HUYA Development Compounds
HUYA Bioscience International identifies a select subset of promising early stage compounds from its product portfolio and positions them for development in markets worldwide. HUYA seeks opportunities in therapeutic areas with significant market potential and unmet medical need, where the compound has a competitive advantage, strong patent position worldwide, and a clear clinical development path.
HUYA performs preliminary diligence on many drug candidates to find the most promising opportunities that would benefit from added value. The company is currently working with a number of compounds including the next generation oncology drug HBI-8000, the novel anti-arrhythmic HBI-3000, and the small molecule with regenerative properties for myocardial infarction HBI-3802.
The novel epigenetic drug, HBI-8000, is a member of the benzamide class of histone deacetylase inhibitors (HDACIs), working by controlling how tightly DNA is wound around histone proteins, which regulate gene expression. This alters the expression of several proteins involved in processes that arrest the growth of cancer cells, increase tumor immunity and change the tumor microenvironment. Evidence suggests that this mechanism increases the efficacy of other cancer agents such as checkpoint inhibitors.
HUYA Bioscience International is developing HBI-8000, the first approved, oral class I selective HDACI. The company was the first to leverage the Tripartite Agreement between China, Japan and South Korea, which allowed Chinese clinical data to be leveraged in the other two countries. Based on clinical results, the Japanese Pharmaceutical and Medical Devices Agency (PMDA) allowed accelerated development of this drug in lymphoma. Currently, HUYA has two ongoing registration clinical studies in Japan, investigating the use of HBI-8000 in peripheral T-cell lymphoma (PTCL), for which the PMDA granted orphan drug status, and adult T-cell lymphoma (ATL). HUYA has partnered with Eisai to commercialize HBI-8000 in Japan, South Korea and six other Asian countries.
Due to its immunomodulatory properties, HUYA is conducting a Phase II trial of HBI-8000 in the US, investigating efficacy and safety in combination with nivolumab for the treatment of solid tumors. HUYA will pursue pivotal trials for HBI-8000 in combination with checkpoint inhibitors and other anti-cancer therapeutics with the aim of meeting unmet medical needs in oncology.
HBI-3000 is a multi-ion channel blocker in development for the treatment of cardiac arrhythmias. Anti-arrhythmic drugs are used to treat patients with atrial fibrillation (AF), a serious condition that affects more than 3.5 million patients in the US and 30 million patients worldwide. There is a significant need for safer and more effective pharmacological interventions to treat AF, as current treatments have poor safety and efficacy profiles and the alternative, electrical cardioversion, has poor patient acceptance and requires patient sedation.
HBI-3000 has a unique ion channel profile (Ito, fast and slow Na, IKr and L-Ca) and does not pose a pro-arrhythmic risk in preclinical models. The drug’s preclinical pharmacology also supports the potential of HBI-3000 to restore sinus rhythm in AF. This profile makes HBI-3000 a promising antiarrhythmic candidate for clinical development.
A Phase I study of HBI-3000 is underway in the UK. The first subjects were dosed in a randomized, double-blind, placebo-controlled, serial cohort, dose escalation study.
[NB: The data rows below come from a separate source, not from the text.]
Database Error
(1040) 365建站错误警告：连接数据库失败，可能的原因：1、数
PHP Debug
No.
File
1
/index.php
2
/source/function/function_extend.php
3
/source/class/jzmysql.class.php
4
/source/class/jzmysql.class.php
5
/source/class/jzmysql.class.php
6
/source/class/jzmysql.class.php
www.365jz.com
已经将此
A Phase II dose escalation study of this compound in acute AF is planned.
HBI-3802 is a small molecule with unique preclinical activity in regenerating cardiac muscle cells, or cardiomyocytes, damaged by ischemia. Coronary artery disease is the leading cause of death in the US and many other countries. Treatment of patients after a myocardial infarction, or heart attack, currently involves drugs to improve blood flow. However, no therapy in current development appears to offer improved heart function to a clinically significant extent.
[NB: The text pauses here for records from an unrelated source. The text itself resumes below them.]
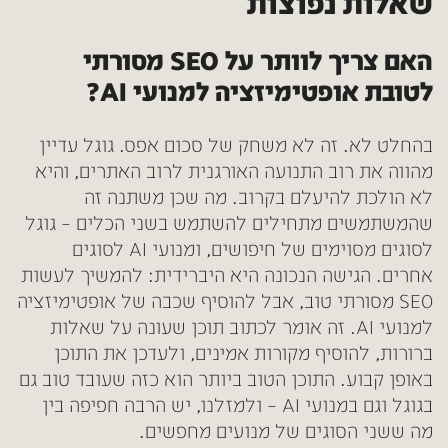
שאלות נפוצות
האם צריך לוותר על SEO מסורתי
לטובת אופטימיזציה למנועי AI?
בהחלט לא. זה לא משחק של סכום אפס. גוגל עדיין
מהווה את רוב התנועה האורגנית לרוב האתרים, והיא
לא הולכת להיעלם בקרוב. מה שכן משתנה זה
שהמשתמשים מתחילים להשתמש בשני הכלים – גוגל
לסוגים מסוימים של חיפושים, ומנועי AI לסוגים
אחרים. הגישה הנכונה היא היברידית: להמשיך לעשות
SEO מסורתי טוב, אבל להוסיף שכבה של אופטימיזציה
למנועי AI. זה אומר לכתוב תוכן שעונה על שאלות
ברורות, להוסיף מקורות אמינים, ולעדכן את התוכן
באופן קבוע. התוכן הטוב ביותר הוא כזה שעובד טוב גם
בגוגל וגם במנועי AI – ולמזלנו, יש הרבה חפיפה בין
מה ששני הסוגים של מנועים מחפשים.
In animal models of myocardial infarction, HBI-3802 stimulates stem cell differentiation into functional cardiomyocytes, replacing and remodeling dead myocardium with new functional tissue. This potentially revolutionary agent has several promising uses, including treatment of the consequences of myocardial infarction, improving global heart function and preventing chronic heart failure.